CTS 2301C (Unix/Linux Administration I) Project #3
Hard Disk Administration


Due: by the date shown on the syllabus and in Canvas


When using a modern journaling filesystem such as ext4, by default fsck (filesystem check) is never forced.  With a traditional (older) filesystem type such as ext2, the system defaults to checking the filesystem every so many reboots (technically after X number of mounts, but since all filesystems are usually mounted at boot time it comes to the same thing), or every so many months, or after an improper shutdown, whichever comes first.

A problem with traditional filesystem setup occurs with large disks.  Since all storage volumes have the same default setup, once a check is forced for any reason all filesystems are checked at once.  This can take a very long time!  A staggered schedule can be used to avoid this problem.  An issue with journaling filesystems is that an occasional error can still occur, and if no checking is ever performed the error can snowball, causing other problems.  (Also, hackers can induce errors even with a journaling filesystem.)

A staggered schedule means that each filesystem is still checked at the same frequency but not all on the same day.  For example, if you have only two filesystems you can have each one checked every six months, the first filesystem every January and July 1st, and the second filesystem every February and August 1st.  This is done by changing the date of the last check for each filesystem to different values, while keeping the six-month interval between checks the same on both filesystems.

The same staggering can be done if you force checks by the number of reboots.  If you have both filesystems checked every 20 reboots say, change the current mount count so that the first filesystem thinks it has been mounted X times and the second “X+1” times.

This staggering of disk checking generalizes to any number of filesystems.  This way, except after an improper shutdown, only a single filesystem gets checked at any one time.

The concept of a staggered schedule is used in many areas, such as applying update to clusters of servers, or scheduling backups.  Be sure you understand this concept.

In addition to setting a checking schedule, you will explore other disk related commands: hdparm to check drive capabilities, change settings, and perform timing tests; and smartctl to perform health checks on your disks.  Note that this part of the project requires real hardware; this won't work on a virtual machine.


Answer the following questions and perform the indicated tasks:

Part I — Changing Tunable Parameters

  1. For each ext4 filesystem on your Fedora system, when are checks forced by default?  Use the tune2fs utility to find out.

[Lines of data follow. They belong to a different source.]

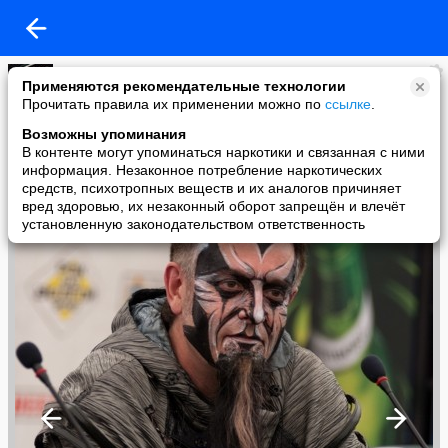
Lena V
Применяются рекомендательные технологии
added a photo
Прочитать правила их применении можно по
ссылке
.
22 Jun в 01:06
Возможны упоминания
В контенте могут упоминаться наркотики и связанная с ними
информация. Незаконное потребление наркотических
средств, психотропных веществ и их аналогов причиняет
вред здоровью, их незаконный оборот запрещён и влечёт
установленную законодательством ответственность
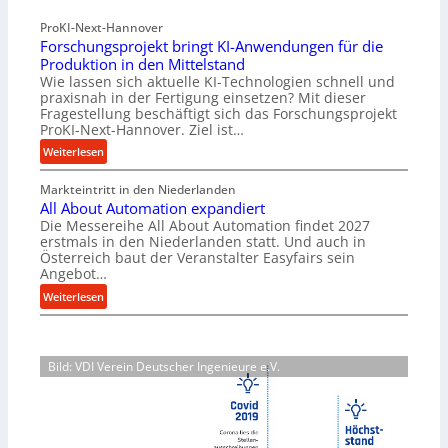
a
ü
ProKI-Next-Hannover
t
h
Forschungsprojekt bringt KI-Anwendungen für die
e
r
Produktion in den Mittelstand
r
u
Wie lassen sich aktuelle KI-Technologien schnell und
i
n
praxisnah in der Fertigung einsetzen? Mit dieser
a
g
Fragestellung beschäftigt sich das Forschungsprojekt
l
e
ProKI-Next-Hannover. Ziel ist…
v
n
:
Weiterlesen
e
e
F
r
r
Markteintritt in den Niederlanden
o
s
h
All About Automation expandiert
r
o
ö
Die Messereihe All About Automation findet 2027
s
r
erstmals in den Niederlanden statt. Und auch in
h
c
Österreich baut der Veranstalter Easyfairs sein
g
e
h
Angebot…
u
n
u
:
n
Weiterlesen
d
n
A
g
i
g
l
e
e
s
l
n
P
p
Bild: VDI Verein Deutscher Ingenieure e.V.
A
t
e
r
b
s
r
o
o
p
f
j
u
a
o
e
t
n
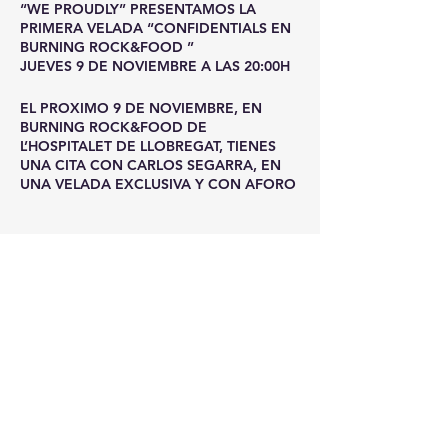
“WE PROUDLY” PRESENTAMOS LA
PRIMERA VELADA “CONFIDENTIALS EN
BURNING ROCK&FOOD ”
JUEVES 9 DE NOVIEMBRE A LAS 20:00H
EL PROXIMO 9 DE NOVIEMBRE, EN
BURNING ROCK&FOOD DE
L’HOSPITALET DE LLOBREGAT, TIENES
UNA CITA CON CARLOS SEGARRA, EN
UNA VELADA EXCLUSIVA Y CON AFORO
LIMITADO A 60 PERSONAS.
EL AMIGO SERGIO MAKAROFF SERÁ
NUESTRO MAESTRO DE CEREMONIAS, Y
Entradas
VA A SER QUIEN SE ENCARGUE DE
CHARLAR CON CARLOS DE LOS
SECRETOS QUE SE ESCONDEN EN 45
Venta finalizada
AÑOS DE VIDA QUE LOS REBELDES
CUMPLEN EN 2024
Tipo de entrada
UNA CENA DE LUJO Y EXCLUSIVA EN
CENA + ESPECTACULO
TODOS LOS SENTIDOS… DESDE LAS
EXCLUSIVO
FAMOSAS OSTRAS “SORLUT”, CRIADAS
EN EL MAR DEL NORTE HASTA EL DIA
ANTERIOR, Y EL MENÚ GASTRONOMICO
Leer más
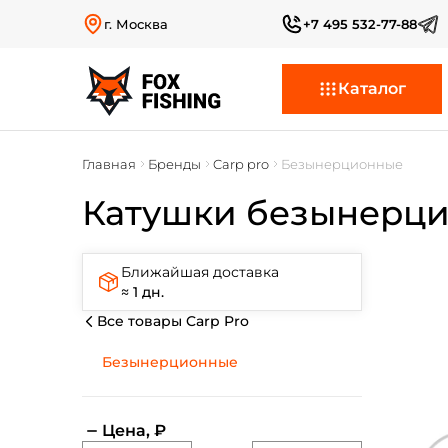
г. Москва
+7 495 532-77-88
Каталог
Главная
Бренды
Carp pro
Безынерционные
Катушки безынерци
Ближайшая доставка
≈ 1 дн.
Все товары Carp Pro
Безынерционные
Цена, ₽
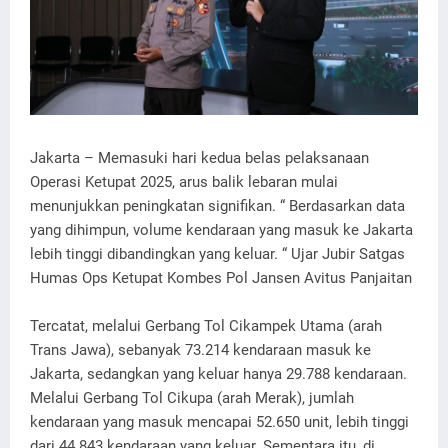
Jakarta – Memasuki hari kedua belas pelaksanaan
Operasi Ketupat 2025, arus balik lebaran mulai
menunjukkan peningkatan signifikan. “ Berdasarkan data
yang dihimpun, volume kendaraan yang masuk ke Jakarta
lebih tinggi dibandingkan yang keluar. “ Ujar Jubir Satgas
Humas Ops Ketupat Kombes Pol Jansen Avitus Panjaitan
Tercatat, melalui Gerbang Tol Cikampek Utama (arah
Trans Jawa), sebanyak 73.214 kendaraan masuk ke
Jakarta, sedangkan yang keluar hanya 29.788 kendaraan.
Melalui Gerbang Tol Cikupa (arah Merak), jumlah
kendaraan yang masuk mencapai 52.650 unit, lebih tinggi
dari 44.843 kendaraan yang keluar. Sementara itu, di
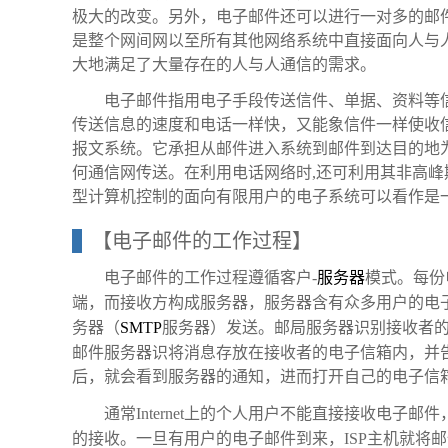
极大的改变。另外，电子邮件还可以进行一对多的邮
是整个网间网以至所有其他网络系统中直接面向人与
大地满足了大量存在的人与人通信的需求。
电子邮件指用电子手段传送信件、单据、资料等
传送信息的速度和电话一样快，又能象信件一样使收
报文系统。它承担从邮件进入系统到邮件到达目的地
何通信网传送。在利用电话网络时,还可利用其非高
型计算机控制的面向有限用户的电子系统可以看作是
【电子邮件的工作过程】
电子邮件的工作过程遵循客户-
服务器
模式。每份
端，而接收方构成服务器，服务器含有众多用户的电
务器（
SMTP
服务器）发送。邮局服务器识别接收者的
邮件服务器识将消息存放在接收者的电子信箱内，并
后，就会看到服务器的通知，进而打开自己的电子信
通常Internet上的个人用户不能直接接收电子邮件
的接收。一旦有用户的电子邮件到来，ISP主机就将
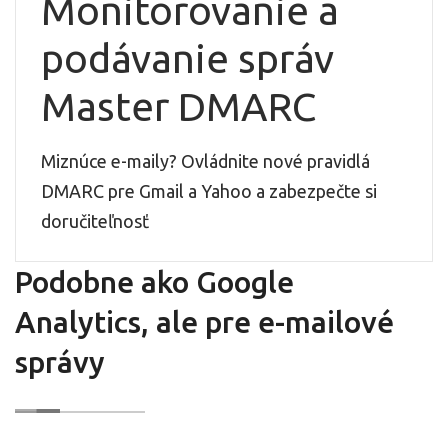
Monitorovanie a
podávanie správ
Master DMARC
Miznúce e-maily? Ovládnite nové pravidlá
DMARC pre Gmail a Yahoo a zabezpečte si
doručiteľnosť
Podobne ako Google
Analytics, ale pre e-mailové
správy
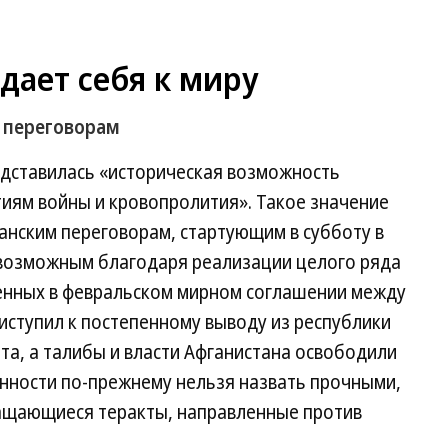
дает себя к миру
к переговорам
едставилась «историческая возможность
иям войны и кровопролития». Такое значение
нским переговорам, стартующим в субботу в
 возможным благодаря реализации целого ряда
енных в февральском мирном соглашении между
иступил к постепенному выводу из республики
та, а талибы и власти Афганистана освободили
нности по-прежнему нельзя назвать прочными,
ащающиеся теракты, направленные против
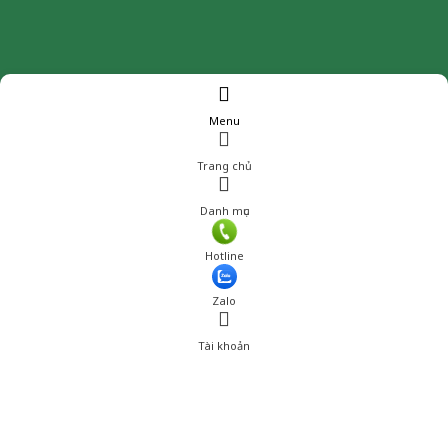
Menu
Trang chủ
Danh mục
Hotline
Zalo
Tài khoản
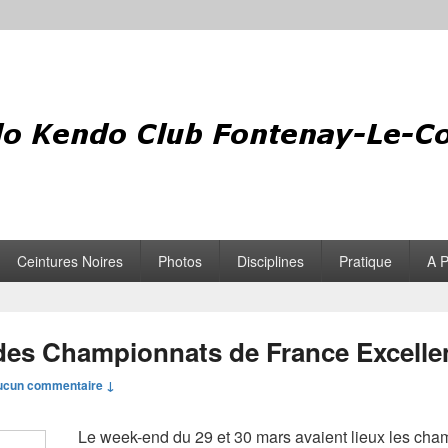
Ceintures Noires
Photos
Disciplines
Pratique
A 
es Championnats de France Excelle
ucun commentaire ↓
Le week-end du 29 et 30 mars avaient lieux les ch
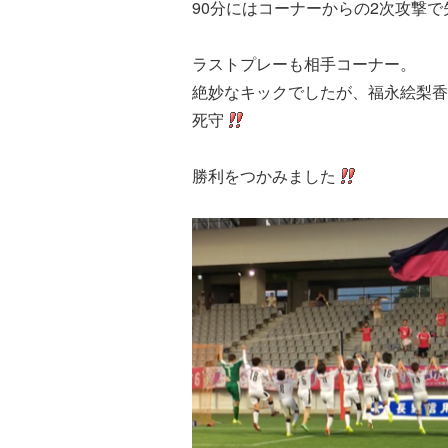
90分にはコーナーからの2次攻撃
ラストプレーも相手コーナー。
絶妙なキックでしたが、福永絵梨香
死守
勝利をつかみました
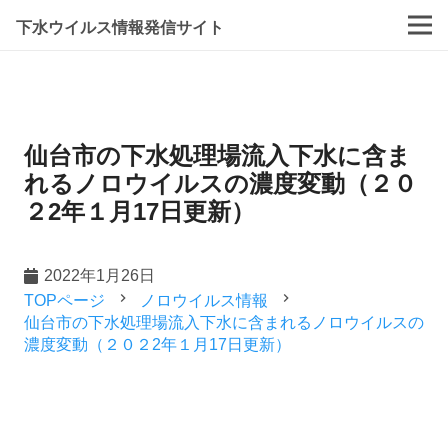
下水ウイルス情報発信サイト
仙台市の下水処理場流入下水に含ま
れるノロウイルスの濃度変動（２０
２2年１月17日更新）
2022年1月26日
navigate_next
navigate_next
TOPページ
ノロウイルス情報
仙台市の下水処理場流入下水に含まれるノロウイルスの
濃度変動（２０２2年１月17日更新）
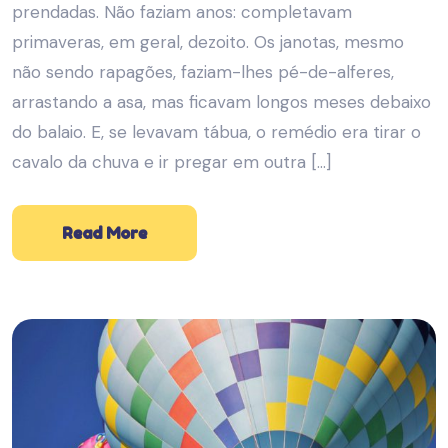
prendadas. Não faziam anos: completavam
primaveras, em geral, dezoito. Os janotas, mesmo
não sendo rapagões, faziam-lhes pé-de-alferes,
arrastando a asa, mas ficavam longos meses debaixo
do balaio. E, se levavam tábua, o remédio era tirar o
cavalo da chuva e ir pregar em outra […]
Read More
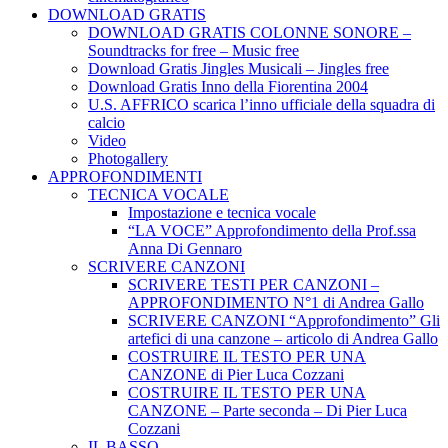
DOWNLOAD GRATIS
DOWNLOAD GRATIS COLONNE SONORE –
Soundtracks for free – Music free
Download Gratis Jingles Musicali – Jingles free
Download Gratis Inno della Fiorentina 2004
U.S. AFFRICO scarica l’inno ufficiale della squadra di
calcio
Video
Photogallery
APPROFONDIMENTI
TECNICA VOCALE
Impostazione e tecnica vocale
“LA VOCE” Approfondimento della Prof.ssa
Anna Di Gennaro
SCRIVERE CANZONI
SCRIVERE TESTI PER CANZONI –
APPROFONDIMENTO N°1 di Andrea Gallo
SCRIVERE CANZONI “Approfondimento” Gli
artefici di una canzone – articolo di Andrea Gallo
COSTRUIRE IL TESTO PER UNA
CANZONE di Pier Luca Cozzani
COSTRUIRE IL TESTO PER UNA
CANZONE – Parte seconda – Di Pier Luca
Cozzani
IL BASSO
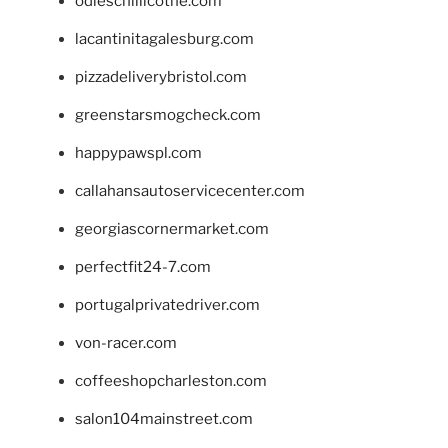
odieschillicothe.com
lacantinitagalesburg.com
pizzadeliverybristol.com
greenstarsmogcheck.com
happypawspl.com
callahansautoservicecenter.com
georgiascornermarket.com
perfectfit24-7.com
portugalprivatedriver.com
von-racer.com
coffeeshopcharleston.com
salon104mainstreet.com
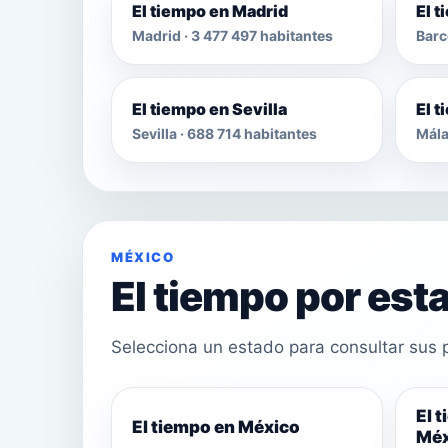
El tiempo en Madrid
El 
Madrid · 3 477 497 habitantes
Barc
El tiempo en Sevilla
El 
Sevilla · 688 714 habitantes
Mála
MÉXICO
El tiempo por est
Selecciona un estado para consultar sus p
El 
El tiempo en México
Méx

    Note!  There is an issue with SE Linux security subsystem that may prevent you from running tune2fs on some storage volumes).  If you are root and are using the correct device name as shown by the mount command, and you still get various “permission denied” errors, then you may need to set SE Linux to permissive mode, to complete this project.

    Run the command “getenforce”.  If the output shows “Enforcing” then you should run the command “setenforce 0” to change the mode to “Permissive”.  Now the tune2fs commands should work (even if they still produce error messages)!

  2. Next adjust the parameters that control when fsck checks are forced.  You should make sure all filesystems are checked regularly, but on a staggered schedule as described above.  Note this utility works for ext4 filesystems too, but not for other types of filesystems.  (Other tools may or may not be available for other filesystem types.)  What commands did you use?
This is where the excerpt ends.